Why Warmup the Learning Rate? Underlying Mechanisms and Improvements
LLMs can handle much larger learning rates by letting networks naturally reduce their loss landscape sharpness
LLMs can handle much larger learning rates by letting networks naturally reduce their loss landscape sharpness
Deep networks self-adjust their geometry during training, eliminating the need for manual warmup steps, proposed in this paper,
Original Problem 🔍:
Learning rate warmup is widely used in deep learning but lacks clear understanding of why it works and when it's truly necessary. Existing explanations are varied and don't demonstrate the extent of warmup's necessity.

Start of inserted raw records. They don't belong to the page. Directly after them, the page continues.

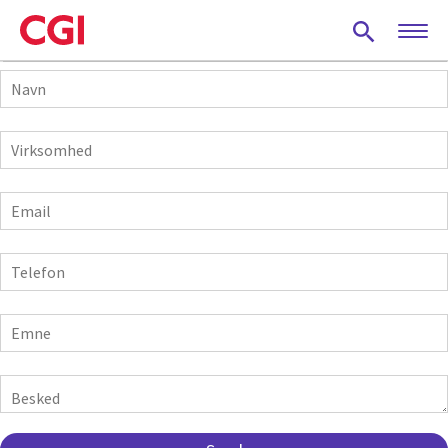
Skip
to
main
Navn
content
Virksomhed
E-
mail
Telefon
Emne
Besked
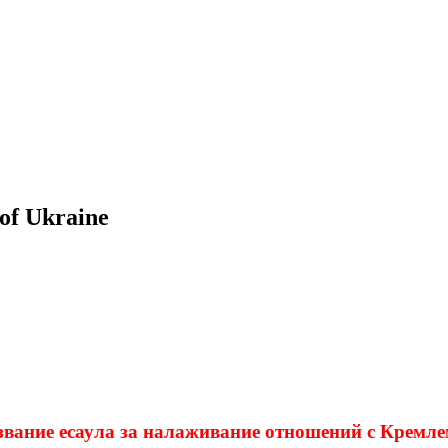
of Ukraine
 звание есаула за налаживание отношений с Кремл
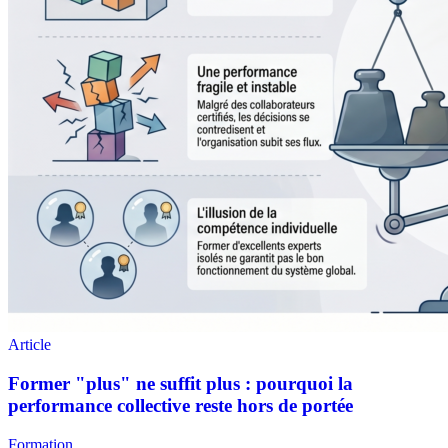
Formation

Solution in this Paper 🛠️:
• Analyzed warmup across architectures (FCNs, ResNets, Transformers), optimizers (SGD, Adam), and datasets
• Identified two key mechanisms:
Natural Progressive Sharpening: Network increases sharpness while learning rate rises
Natural Sharpness Reduction: Network reduces sharpness early in training
• Proposed GI-Adam: Initializes Adam's variance using gradient information
• Introduced "catapult mechanism" to estimate initial sharpness and optimize warmup steps
Key Insights 💡:
• Warmup's primary benefit is enabling networks to handle larger target learning rates
• Makes hyperparameter tuning more robust by widening the range of viable learning rates
• Adam is particularly sensitive to large learning rates due to high initial preconditioned sharpness
• Small initializations (like μP) benefit less from warmup than large ones (like SP)
Results 📊:
• GI-Adam consistently outperforms standard Adam across datasets
• Reduced initial preconditioned sharpness by ~2 orders of magnitude
• Successfully eliminated warmup steps in some cases through proper initial learning rate selection
• Pushed training failure boundary to higher target learning rates
🔄 The underlying mechanisms of how warmup works
Two main mechanisms exist depending on initialization:
Natural Progressive Sharpening: Network naturally increases sharpness while learning rate increases, leading to repeated "catapult" cycles where loss spikes trigger sharpness reduction.
Natural Sharpness Reduction: Network naturally reduces sharpness early in training. If learning rate increases too quickly, it triggers isolated catapult events that dramatically reduce sharpness.